BEGIN EXERCISE MATERIALS

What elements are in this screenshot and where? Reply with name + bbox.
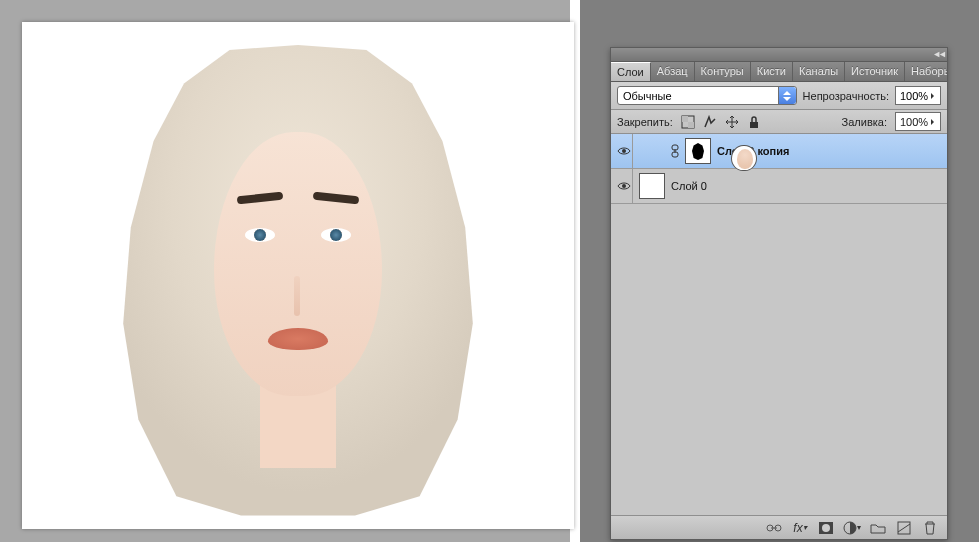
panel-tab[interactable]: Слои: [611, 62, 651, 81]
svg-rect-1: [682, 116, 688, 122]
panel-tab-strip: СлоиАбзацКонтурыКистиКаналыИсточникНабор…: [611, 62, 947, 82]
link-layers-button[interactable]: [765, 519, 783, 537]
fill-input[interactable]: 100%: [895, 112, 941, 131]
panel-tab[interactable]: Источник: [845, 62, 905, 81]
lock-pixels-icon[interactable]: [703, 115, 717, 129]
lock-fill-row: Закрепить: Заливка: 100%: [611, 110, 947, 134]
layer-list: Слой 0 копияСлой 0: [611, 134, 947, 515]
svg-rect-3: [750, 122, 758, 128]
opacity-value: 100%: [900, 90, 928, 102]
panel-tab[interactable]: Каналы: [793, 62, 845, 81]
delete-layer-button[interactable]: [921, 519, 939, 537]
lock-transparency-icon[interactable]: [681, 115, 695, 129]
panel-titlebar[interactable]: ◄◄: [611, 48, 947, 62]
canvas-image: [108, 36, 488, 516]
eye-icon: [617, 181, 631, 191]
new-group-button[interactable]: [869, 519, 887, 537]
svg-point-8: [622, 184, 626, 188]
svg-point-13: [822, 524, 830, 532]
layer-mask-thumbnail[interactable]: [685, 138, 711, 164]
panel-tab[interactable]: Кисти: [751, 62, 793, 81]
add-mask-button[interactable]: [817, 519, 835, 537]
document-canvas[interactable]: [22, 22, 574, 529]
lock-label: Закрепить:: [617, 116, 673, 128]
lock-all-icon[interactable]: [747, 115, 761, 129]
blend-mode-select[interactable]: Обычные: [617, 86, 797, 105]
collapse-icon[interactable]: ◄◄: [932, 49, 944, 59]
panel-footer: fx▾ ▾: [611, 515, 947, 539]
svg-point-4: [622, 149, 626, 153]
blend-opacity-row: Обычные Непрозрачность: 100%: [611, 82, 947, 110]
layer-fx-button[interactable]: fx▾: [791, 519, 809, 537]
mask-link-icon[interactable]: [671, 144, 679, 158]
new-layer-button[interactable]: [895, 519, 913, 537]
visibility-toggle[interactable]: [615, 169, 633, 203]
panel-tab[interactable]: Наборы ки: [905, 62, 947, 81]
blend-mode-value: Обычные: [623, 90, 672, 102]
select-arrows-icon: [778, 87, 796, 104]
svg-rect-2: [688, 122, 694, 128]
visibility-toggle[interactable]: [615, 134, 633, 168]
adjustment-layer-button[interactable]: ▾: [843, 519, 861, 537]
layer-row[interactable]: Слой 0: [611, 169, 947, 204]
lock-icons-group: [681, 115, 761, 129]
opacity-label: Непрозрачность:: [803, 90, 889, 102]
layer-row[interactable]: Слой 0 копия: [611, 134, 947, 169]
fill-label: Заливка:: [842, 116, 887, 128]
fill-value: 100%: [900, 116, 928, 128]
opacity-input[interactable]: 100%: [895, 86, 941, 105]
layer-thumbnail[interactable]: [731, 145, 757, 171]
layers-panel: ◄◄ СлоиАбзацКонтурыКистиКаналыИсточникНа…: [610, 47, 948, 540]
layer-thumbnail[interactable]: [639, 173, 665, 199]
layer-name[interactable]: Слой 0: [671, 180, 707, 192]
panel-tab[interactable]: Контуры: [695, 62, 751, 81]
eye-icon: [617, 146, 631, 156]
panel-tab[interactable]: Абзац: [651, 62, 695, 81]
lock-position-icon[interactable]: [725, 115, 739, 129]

END EXERCISE MATERIALS

WHAT YOU WILL DO
Gather from the records above every line containing the string "point".

PROBLEM SOLUTION
svg-point-8: [622, 184, 626, 188]
svg-point-13: [822, 524, 830, 532]
svg-point-4: [622, 149, 626, 153]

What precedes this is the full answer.